Let $(ab)$ and $(cd)$ be two disjoint cycles of $[1,n]$ for some positive integer $n$. I don't understand why $(ab)(cd)=(dac)(abd)$. Is there a way to actually derive this?
By "calculation", I end up with the disjoint cycles $(ab)$ and $(cd)$ again (for example $(ab)(cd)$ sends $a$ to $b$ and $b$ to $a$).

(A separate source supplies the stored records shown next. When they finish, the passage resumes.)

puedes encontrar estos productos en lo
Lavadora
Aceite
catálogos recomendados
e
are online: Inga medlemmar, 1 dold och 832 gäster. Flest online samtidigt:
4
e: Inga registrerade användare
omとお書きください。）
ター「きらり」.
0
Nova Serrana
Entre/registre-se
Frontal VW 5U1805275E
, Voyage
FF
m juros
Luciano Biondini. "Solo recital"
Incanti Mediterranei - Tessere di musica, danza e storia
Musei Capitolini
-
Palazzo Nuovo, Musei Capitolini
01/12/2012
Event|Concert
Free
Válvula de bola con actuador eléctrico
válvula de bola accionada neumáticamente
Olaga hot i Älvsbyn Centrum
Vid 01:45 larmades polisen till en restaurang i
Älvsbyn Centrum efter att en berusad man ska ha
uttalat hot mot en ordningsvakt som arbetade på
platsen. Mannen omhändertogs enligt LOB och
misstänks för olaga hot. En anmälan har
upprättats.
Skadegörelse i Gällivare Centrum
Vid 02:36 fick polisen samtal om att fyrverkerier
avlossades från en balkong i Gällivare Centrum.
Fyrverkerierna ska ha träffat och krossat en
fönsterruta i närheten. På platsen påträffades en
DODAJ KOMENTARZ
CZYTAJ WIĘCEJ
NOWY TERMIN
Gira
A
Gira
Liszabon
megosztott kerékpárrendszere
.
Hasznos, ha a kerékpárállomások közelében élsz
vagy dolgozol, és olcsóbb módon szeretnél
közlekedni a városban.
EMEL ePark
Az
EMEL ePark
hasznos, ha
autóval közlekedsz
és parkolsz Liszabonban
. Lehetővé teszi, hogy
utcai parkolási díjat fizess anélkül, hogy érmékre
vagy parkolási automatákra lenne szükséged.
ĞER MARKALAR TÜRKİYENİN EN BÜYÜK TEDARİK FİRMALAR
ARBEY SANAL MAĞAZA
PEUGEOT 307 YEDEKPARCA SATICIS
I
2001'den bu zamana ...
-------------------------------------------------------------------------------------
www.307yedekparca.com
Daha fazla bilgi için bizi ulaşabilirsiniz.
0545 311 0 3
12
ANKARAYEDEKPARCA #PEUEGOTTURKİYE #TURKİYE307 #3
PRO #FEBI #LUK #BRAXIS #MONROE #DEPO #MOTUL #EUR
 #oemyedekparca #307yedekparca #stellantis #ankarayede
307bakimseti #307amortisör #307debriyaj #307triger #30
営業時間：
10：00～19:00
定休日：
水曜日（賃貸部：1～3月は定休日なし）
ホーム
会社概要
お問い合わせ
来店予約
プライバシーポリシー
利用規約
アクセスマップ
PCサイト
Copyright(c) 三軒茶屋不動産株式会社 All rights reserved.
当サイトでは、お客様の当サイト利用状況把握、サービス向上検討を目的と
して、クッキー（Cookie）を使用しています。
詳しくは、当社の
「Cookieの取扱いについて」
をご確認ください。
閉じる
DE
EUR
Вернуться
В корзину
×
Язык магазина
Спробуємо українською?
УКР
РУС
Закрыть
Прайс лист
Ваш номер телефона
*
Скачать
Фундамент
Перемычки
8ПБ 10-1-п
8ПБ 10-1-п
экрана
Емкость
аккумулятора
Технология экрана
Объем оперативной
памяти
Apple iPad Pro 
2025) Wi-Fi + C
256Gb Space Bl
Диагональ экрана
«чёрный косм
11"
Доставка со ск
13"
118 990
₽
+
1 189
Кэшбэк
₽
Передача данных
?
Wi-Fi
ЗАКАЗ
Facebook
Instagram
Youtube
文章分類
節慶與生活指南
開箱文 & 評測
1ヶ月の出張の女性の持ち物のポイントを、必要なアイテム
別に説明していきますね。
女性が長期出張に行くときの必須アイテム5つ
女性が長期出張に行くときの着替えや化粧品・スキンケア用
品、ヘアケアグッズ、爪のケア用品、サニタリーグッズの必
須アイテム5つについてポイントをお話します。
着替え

Is this a systematic result? Or is it deduced by trial and error?
On
By direct calculation:
$$\begin{align} a&\stackrel{(cd)}{\mapsto}a\stackrel{(ab)}{\mapsto}b,\\ b&\stackrel{(cd)}{\mapsto}b\stackrel{(ab)}{\mapsto}a,\\ c&\stackrel{(cd)}{\mapsto}d\stackrel{(ab)}{\mapsto}d,\\ d&\stackrel{(cd)}{\mapsto}c\stackrel{(ab)}{\mapsto}c, \end{align}$$
whereas
$$\begin{align} a&\stackrel{(abd)}{\mapsto}b\stackrel{(dac)}{\mapsto}b,\\ b&\stackrel{(abd)}{\mapsto}d\stackrel{(dac)}{\mapsto}a,\\ c&\stackrel{(abd)}{\mapsto}c\stackrel{(dac)}{\mapsto}d,\\ d&\stackrel{(abd)}{\mapsto}a\stackrel{(dac)}{\mapsto}c,\\ \end{align}$$
so we can see that $(ac)(bd)$ and $(dac)(abd)$ map each element of $\overline{1, n}$ to the exact same element in each case; therefore, they are equal.
$(dac)(abd)=(dc)(da)(ad)(ab)$ but since $(da)=(ad)=(da)^{-1}$ and $(ab),(cd)$ are disjoint we must have $(dac)(abd)=(dc)(ab)=(ab)(cd)$.